* _YOUR OBJECTIVE_
Exactly the lines from the one containing "Highlight aorta. (SVG masks)" through the end of the listing must make up the answer, with no pictures included.
⁂
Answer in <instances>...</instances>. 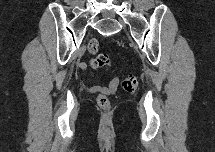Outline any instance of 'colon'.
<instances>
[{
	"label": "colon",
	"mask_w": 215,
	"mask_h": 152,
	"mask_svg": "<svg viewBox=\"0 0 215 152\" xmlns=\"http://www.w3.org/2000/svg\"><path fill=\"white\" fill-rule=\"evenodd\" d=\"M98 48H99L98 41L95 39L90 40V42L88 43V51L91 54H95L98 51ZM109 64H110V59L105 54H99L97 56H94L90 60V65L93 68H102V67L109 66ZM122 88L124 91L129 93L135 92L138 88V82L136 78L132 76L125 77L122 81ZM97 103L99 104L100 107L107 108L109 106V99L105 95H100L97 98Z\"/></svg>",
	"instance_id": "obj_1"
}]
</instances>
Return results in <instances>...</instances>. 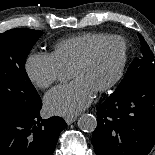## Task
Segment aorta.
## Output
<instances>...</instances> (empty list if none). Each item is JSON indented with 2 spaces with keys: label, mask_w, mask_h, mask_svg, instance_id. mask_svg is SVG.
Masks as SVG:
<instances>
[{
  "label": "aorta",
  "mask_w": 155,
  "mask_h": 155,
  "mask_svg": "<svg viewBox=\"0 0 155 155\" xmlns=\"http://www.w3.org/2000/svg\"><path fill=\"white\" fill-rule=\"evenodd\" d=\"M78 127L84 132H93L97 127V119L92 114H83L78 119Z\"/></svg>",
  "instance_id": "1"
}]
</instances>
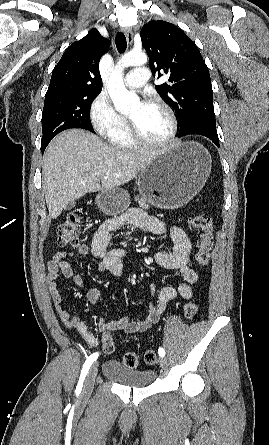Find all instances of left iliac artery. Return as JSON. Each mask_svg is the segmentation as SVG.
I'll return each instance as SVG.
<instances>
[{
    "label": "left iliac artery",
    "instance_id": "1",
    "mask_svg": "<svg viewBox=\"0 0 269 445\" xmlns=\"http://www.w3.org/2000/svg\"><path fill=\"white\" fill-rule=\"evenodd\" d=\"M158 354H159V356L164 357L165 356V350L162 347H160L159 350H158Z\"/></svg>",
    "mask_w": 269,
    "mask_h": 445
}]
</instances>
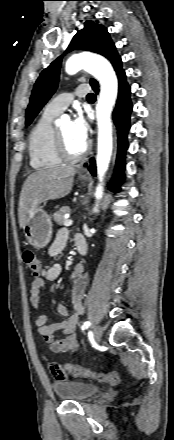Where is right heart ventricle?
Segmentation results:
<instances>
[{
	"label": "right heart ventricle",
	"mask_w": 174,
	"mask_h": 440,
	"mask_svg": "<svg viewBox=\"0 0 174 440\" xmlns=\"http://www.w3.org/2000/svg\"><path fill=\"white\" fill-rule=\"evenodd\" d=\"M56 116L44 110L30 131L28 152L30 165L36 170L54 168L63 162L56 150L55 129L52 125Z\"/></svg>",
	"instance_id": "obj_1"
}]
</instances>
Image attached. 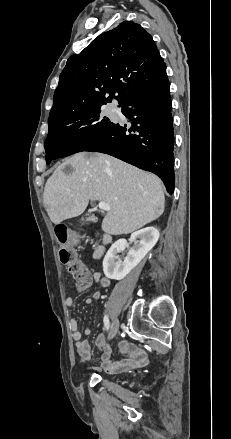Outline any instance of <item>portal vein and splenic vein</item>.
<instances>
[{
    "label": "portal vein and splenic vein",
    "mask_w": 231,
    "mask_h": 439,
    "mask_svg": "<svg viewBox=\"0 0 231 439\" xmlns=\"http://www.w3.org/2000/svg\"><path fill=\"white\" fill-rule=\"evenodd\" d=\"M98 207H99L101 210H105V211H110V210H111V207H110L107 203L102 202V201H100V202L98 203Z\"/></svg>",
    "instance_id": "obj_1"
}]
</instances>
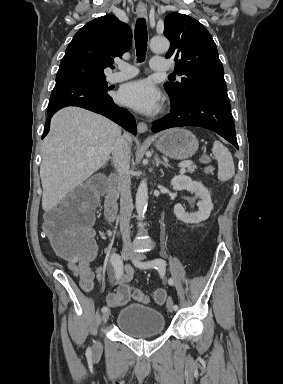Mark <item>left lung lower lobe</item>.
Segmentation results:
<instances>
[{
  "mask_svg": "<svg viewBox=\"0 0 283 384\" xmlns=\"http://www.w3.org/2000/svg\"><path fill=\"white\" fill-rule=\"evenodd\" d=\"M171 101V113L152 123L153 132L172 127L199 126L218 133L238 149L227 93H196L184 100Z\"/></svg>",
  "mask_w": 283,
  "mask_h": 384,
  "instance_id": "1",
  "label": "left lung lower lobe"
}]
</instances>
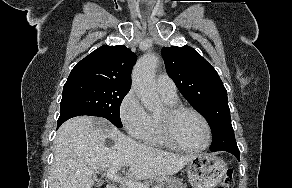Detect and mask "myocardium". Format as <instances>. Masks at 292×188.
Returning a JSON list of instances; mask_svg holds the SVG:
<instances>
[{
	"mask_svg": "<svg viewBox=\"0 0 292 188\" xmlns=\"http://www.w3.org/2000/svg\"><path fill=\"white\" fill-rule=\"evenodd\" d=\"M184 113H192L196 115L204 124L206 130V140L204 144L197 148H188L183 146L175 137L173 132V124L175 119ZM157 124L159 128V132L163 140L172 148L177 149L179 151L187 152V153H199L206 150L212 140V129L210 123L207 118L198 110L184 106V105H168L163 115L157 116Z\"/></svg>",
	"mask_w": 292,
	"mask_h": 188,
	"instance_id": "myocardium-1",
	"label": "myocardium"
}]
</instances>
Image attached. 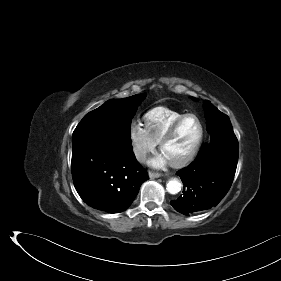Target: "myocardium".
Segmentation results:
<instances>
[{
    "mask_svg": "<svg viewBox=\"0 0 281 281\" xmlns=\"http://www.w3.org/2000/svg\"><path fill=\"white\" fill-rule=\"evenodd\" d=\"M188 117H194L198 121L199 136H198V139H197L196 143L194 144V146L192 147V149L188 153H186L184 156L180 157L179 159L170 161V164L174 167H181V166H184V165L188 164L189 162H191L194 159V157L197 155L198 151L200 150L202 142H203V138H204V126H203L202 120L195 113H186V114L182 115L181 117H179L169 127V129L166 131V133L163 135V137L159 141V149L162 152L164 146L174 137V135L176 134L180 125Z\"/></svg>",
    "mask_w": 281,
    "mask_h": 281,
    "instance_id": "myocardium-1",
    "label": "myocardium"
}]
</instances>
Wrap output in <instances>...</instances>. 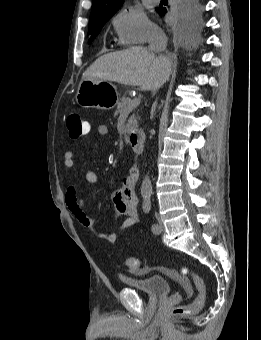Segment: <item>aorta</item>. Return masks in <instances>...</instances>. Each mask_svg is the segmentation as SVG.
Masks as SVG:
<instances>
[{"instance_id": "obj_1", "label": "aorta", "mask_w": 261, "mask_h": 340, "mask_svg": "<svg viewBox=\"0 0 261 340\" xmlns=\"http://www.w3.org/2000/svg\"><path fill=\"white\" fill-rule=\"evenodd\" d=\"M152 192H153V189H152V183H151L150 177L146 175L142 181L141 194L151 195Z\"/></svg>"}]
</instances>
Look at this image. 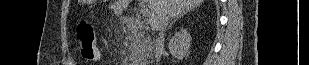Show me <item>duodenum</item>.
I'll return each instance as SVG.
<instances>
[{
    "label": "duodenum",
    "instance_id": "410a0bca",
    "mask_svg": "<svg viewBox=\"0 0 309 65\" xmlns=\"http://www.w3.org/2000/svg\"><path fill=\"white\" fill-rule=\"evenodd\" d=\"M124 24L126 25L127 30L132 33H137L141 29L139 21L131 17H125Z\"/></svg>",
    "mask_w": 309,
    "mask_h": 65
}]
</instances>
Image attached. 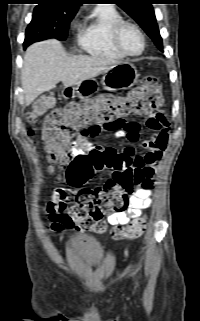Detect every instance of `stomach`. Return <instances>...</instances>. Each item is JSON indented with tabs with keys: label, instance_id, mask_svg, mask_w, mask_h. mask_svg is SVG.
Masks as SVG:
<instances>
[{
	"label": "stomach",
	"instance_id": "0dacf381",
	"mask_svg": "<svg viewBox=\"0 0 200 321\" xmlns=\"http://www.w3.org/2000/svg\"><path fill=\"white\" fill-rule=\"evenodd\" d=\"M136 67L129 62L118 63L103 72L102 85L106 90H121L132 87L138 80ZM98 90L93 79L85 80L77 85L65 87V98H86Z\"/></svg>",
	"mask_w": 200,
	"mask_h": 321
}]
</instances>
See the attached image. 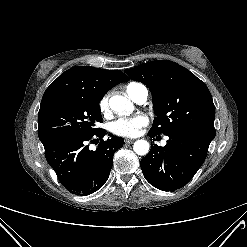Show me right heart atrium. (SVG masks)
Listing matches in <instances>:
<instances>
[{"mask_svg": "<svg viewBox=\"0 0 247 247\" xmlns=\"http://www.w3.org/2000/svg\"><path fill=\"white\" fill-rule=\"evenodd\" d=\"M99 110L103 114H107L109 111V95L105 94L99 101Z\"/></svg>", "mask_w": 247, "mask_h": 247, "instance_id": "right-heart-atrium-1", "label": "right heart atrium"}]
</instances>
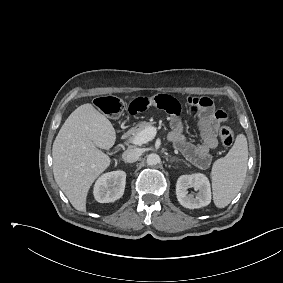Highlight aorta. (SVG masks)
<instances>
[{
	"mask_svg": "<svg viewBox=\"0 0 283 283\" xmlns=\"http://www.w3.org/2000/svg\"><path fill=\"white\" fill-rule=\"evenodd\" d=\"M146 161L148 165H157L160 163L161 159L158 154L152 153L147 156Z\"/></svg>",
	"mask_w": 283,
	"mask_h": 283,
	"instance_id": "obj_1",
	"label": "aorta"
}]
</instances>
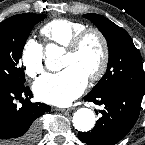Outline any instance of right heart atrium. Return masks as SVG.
⁂
* _ANSWER SPACE_
Highlight aorta. (SVG masks)
<instances>
[{
	"mask_svg": "<svg viewBox=\"0 0 283 283\" xmlns=\"http://www.w3.org/2000/svg\"><path fill=\"white\" fill-rule=\"evenodd\" d=\"M146 161L148 165H157L160 163L161 159L158 154L152 153L147 156Z\"/></svg>",
	"mask_w": 283,
	"mask_h": 283,
	"instance_id": "obj_1",
	"label": "aorta"
}]
</instances>
Outline any instance of right heart atrium. Return masks as SVG.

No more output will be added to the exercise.